(Stored records)
━━━━

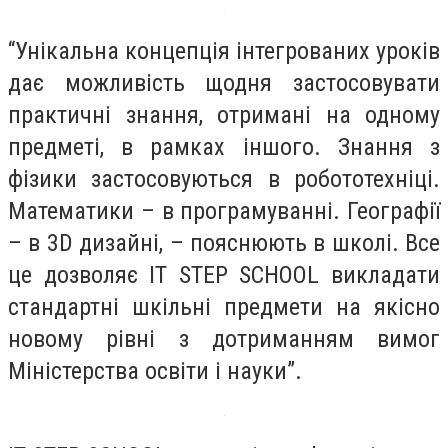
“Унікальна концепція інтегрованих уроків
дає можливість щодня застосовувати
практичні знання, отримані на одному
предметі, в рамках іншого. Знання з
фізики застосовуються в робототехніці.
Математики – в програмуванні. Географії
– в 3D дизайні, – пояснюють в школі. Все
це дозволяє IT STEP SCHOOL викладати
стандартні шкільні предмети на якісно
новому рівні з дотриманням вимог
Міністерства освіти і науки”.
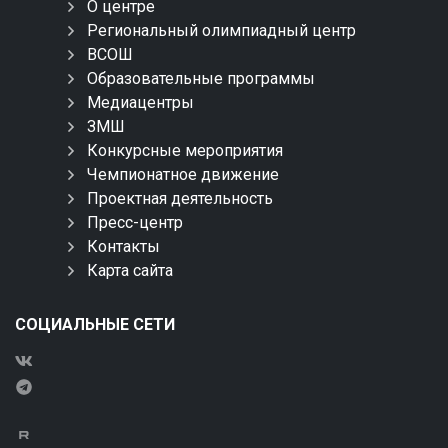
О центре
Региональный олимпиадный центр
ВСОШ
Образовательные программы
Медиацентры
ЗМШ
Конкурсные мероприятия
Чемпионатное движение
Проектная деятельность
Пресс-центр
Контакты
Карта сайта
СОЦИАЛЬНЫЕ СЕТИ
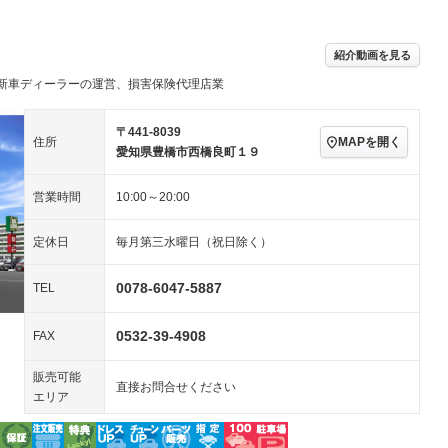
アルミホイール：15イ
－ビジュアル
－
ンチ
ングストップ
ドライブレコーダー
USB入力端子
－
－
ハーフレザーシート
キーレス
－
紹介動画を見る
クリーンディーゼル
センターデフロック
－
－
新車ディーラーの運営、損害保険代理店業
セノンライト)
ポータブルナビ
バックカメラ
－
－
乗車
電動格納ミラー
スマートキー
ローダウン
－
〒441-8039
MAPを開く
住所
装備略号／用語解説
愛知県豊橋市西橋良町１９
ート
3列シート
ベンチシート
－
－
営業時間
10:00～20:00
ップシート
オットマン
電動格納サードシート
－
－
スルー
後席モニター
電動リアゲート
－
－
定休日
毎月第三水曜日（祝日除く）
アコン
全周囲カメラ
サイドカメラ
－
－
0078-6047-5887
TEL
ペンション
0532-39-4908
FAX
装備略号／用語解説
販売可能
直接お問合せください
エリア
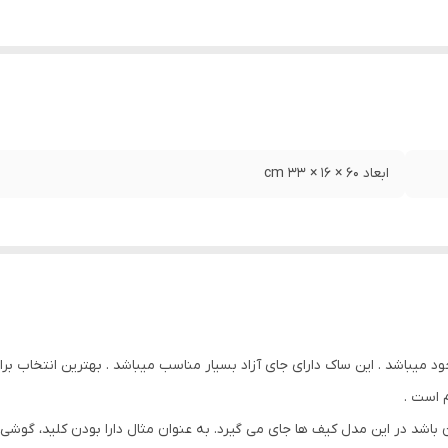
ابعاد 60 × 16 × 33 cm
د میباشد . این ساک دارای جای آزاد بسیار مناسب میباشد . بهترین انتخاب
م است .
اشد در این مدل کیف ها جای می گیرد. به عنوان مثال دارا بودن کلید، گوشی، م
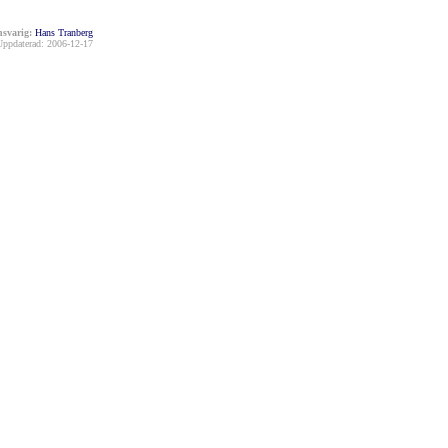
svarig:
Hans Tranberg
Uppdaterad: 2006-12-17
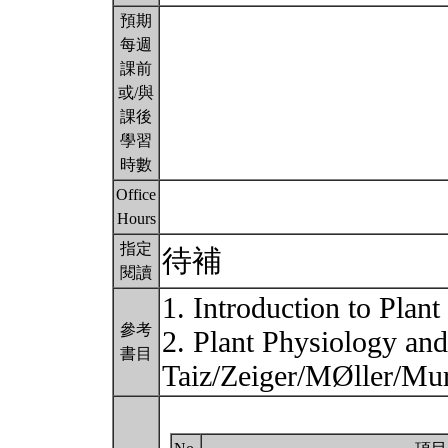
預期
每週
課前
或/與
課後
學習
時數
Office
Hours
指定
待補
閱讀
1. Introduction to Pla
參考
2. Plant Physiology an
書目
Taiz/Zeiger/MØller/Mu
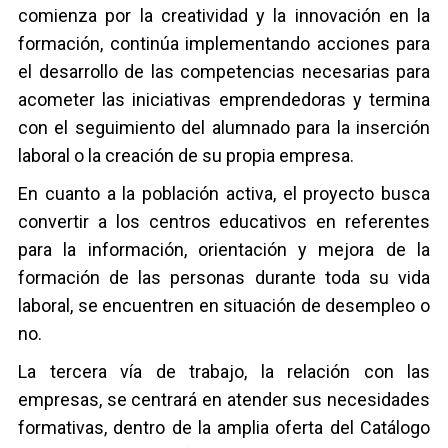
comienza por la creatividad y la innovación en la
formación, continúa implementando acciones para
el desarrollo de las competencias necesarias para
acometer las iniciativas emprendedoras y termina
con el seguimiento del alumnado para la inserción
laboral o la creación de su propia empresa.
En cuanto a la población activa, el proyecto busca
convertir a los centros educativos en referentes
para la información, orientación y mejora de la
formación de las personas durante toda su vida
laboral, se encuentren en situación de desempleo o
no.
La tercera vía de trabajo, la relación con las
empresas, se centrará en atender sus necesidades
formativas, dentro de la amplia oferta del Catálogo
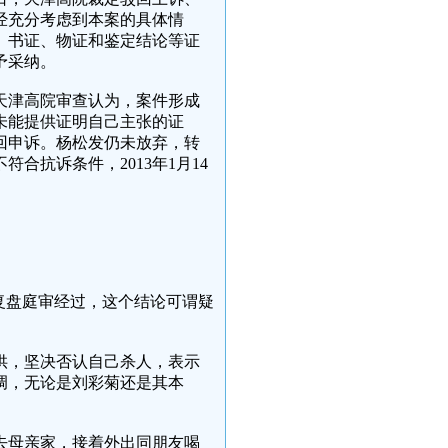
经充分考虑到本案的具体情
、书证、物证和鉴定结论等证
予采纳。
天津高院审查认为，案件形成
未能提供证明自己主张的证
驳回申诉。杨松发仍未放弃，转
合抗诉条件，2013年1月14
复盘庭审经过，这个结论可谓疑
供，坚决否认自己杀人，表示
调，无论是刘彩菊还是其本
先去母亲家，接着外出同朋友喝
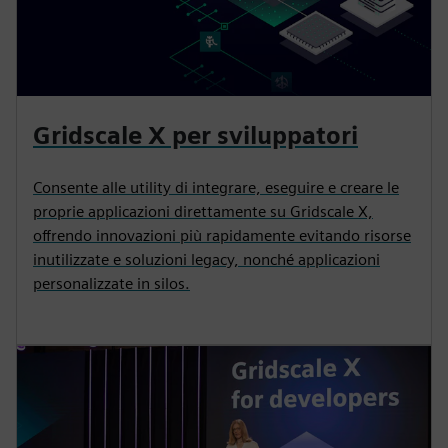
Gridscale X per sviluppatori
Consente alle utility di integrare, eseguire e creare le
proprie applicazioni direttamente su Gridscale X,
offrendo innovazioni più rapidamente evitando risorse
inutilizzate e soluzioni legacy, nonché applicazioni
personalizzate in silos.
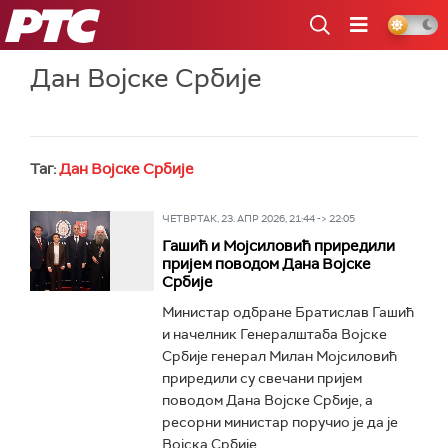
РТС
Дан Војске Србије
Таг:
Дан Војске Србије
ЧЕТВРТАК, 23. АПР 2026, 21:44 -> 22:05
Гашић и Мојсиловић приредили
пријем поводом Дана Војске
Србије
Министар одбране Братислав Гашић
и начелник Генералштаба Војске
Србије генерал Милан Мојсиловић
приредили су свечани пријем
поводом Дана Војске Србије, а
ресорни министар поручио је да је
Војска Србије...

━━━━

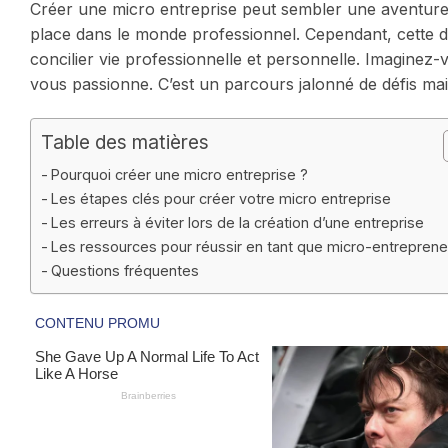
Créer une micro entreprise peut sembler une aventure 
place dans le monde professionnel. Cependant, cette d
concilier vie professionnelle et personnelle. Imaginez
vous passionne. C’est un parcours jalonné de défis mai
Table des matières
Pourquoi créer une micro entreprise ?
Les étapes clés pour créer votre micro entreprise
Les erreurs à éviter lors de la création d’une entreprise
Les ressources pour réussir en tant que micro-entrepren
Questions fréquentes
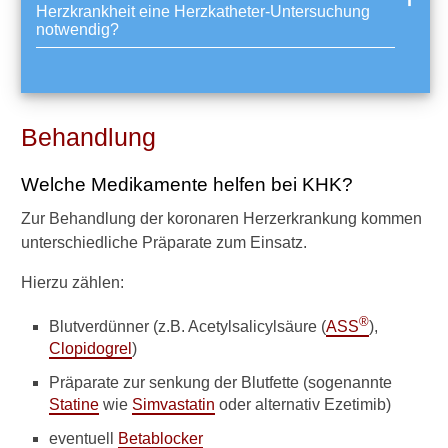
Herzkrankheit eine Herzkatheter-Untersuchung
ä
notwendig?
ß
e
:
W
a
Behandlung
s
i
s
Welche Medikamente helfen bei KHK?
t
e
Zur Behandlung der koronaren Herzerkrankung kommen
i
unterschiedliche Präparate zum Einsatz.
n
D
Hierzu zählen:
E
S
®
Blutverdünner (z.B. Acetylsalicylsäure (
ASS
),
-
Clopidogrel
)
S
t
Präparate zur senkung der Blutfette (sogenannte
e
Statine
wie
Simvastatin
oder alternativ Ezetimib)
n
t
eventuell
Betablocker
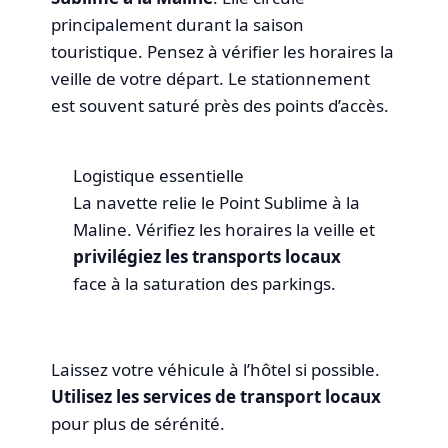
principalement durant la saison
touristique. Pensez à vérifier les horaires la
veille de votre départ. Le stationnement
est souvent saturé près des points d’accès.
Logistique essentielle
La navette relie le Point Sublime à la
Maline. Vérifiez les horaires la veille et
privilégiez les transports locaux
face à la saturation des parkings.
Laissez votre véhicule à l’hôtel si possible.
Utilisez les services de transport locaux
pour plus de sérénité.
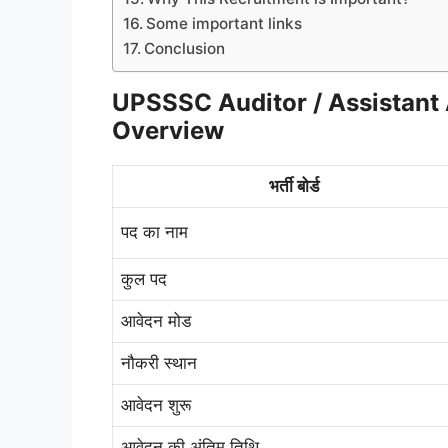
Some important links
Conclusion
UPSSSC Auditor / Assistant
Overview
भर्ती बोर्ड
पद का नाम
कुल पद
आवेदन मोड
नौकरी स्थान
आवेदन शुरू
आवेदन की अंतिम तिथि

━━━━

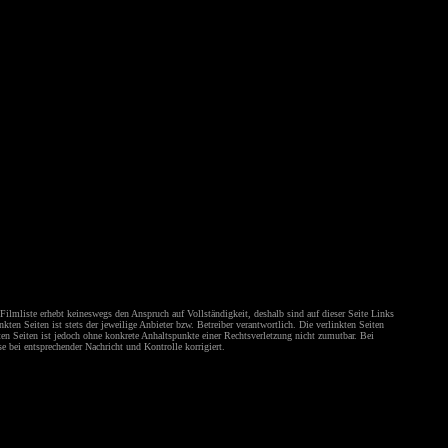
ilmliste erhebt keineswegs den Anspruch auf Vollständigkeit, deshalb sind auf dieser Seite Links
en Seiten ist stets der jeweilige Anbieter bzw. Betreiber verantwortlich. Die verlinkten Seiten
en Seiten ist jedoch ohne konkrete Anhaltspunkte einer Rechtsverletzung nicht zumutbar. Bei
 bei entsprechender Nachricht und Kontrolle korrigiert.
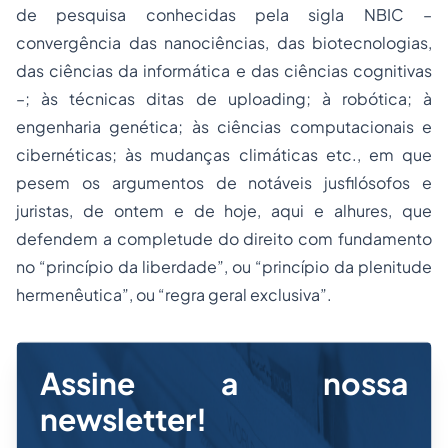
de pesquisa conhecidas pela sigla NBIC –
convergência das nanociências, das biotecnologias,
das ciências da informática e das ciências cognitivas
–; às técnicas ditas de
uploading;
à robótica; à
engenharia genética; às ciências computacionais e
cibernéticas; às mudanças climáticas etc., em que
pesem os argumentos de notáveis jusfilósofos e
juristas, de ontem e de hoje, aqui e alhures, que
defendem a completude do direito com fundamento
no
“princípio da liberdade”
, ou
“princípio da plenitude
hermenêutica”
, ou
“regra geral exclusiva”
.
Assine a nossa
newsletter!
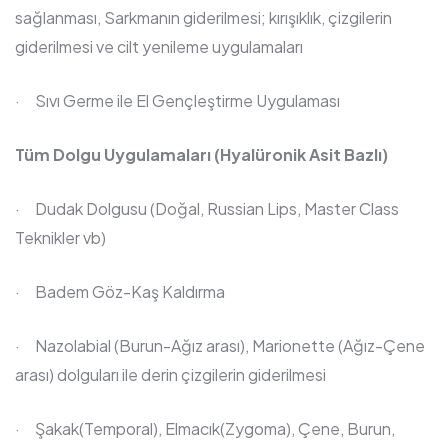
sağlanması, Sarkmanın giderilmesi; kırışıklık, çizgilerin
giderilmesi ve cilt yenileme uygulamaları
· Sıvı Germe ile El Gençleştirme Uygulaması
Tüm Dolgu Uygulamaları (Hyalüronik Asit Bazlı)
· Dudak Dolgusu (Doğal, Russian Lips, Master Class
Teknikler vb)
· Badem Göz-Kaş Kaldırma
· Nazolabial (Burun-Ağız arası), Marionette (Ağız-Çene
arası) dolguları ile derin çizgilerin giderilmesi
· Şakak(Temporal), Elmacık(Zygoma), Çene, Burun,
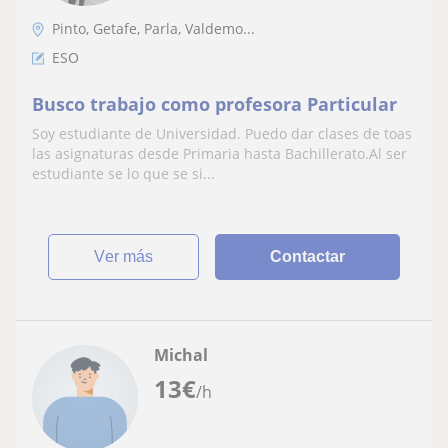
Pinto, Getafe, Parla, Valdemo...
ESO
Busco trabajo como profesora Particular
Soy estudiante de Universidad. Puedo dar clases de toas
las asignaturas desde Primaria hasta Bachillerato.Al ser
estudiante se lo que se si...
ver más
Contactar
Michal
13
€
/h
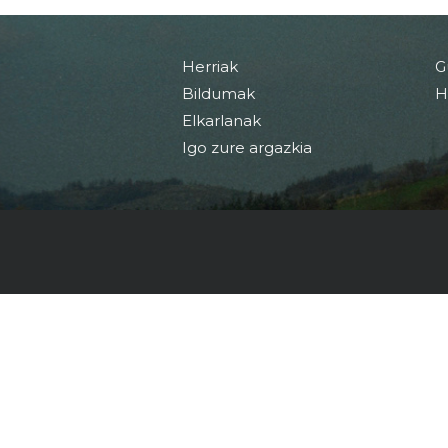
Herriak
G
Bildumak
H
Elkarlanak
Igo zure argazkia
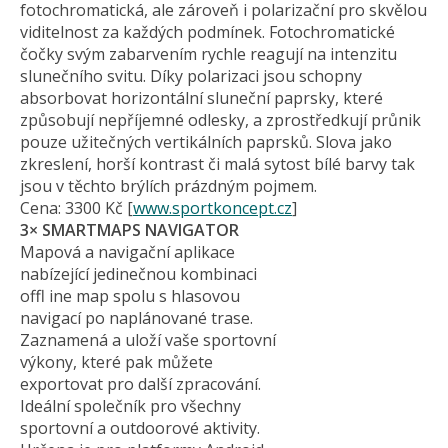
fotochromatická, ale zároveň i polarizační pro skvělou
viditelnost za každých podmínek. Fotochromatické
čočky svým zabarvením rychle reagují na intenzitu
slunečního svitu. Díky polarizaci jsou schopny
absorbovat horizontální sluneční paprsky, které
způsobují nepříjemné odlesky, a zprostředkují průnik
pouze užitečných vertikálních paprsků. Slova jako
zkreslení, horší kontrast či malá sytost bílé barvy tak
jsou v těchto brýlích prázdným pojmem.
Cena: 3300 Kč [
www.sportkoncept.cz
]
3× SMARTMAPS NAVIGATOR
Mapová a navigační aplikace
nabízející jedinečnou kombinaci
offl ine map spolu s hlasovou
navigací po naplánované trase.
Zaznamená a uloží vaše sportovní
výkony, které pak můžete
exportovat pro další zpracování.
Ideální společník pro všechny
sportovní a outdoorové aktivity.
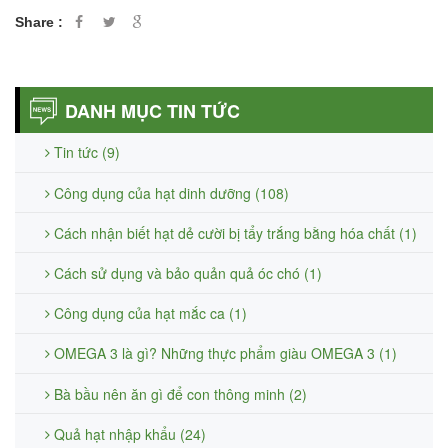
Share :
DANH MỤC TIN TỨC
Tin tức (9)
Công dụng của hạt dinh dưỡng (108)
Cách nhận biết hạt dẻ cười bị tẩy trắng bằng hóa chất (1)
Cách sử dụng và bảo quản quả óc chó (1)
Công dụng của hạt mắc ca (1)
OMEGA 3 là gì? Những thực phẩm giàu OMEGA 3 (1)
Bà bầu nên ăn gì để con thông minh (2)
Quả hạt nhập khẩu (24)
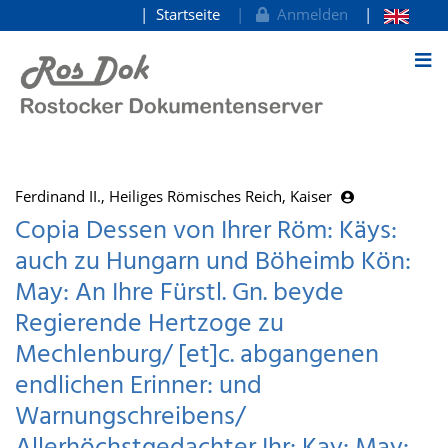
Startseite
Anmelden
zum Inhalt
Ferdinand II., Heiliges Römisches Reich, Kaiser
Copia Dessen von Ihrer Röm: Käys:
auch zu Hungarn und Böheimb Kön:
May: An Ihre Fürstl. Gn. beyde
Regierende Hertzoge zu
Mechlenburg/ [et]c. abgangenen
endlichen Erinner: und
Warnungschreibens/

━━━━

**Work item:** Begin at the line in the entries above that has "концепція інтегрованих уроків", stop after the line that has "Региональный олимпиадный центр", and output exactly those lines without pictures.

**Answer to this exercise:**
“Унікальна концепція інтегрованих уроків
дає можливість щодня застосовувати
практичні знання, отримані на одному
предметі, в рамках іншого. Знання з
фізики застосовуються в робототехніці.
Математики – в програмуванні. Географії
– в 3D дизайні, – пояснюють в школі. Все
це дозволяє IT STEP SCHOOL викладати
стандартні шкільні предмети на якісно
новому рівні з дотриманням вимог
Міністерства освіти і науки”.
О центре
Региональный олимпиадный центр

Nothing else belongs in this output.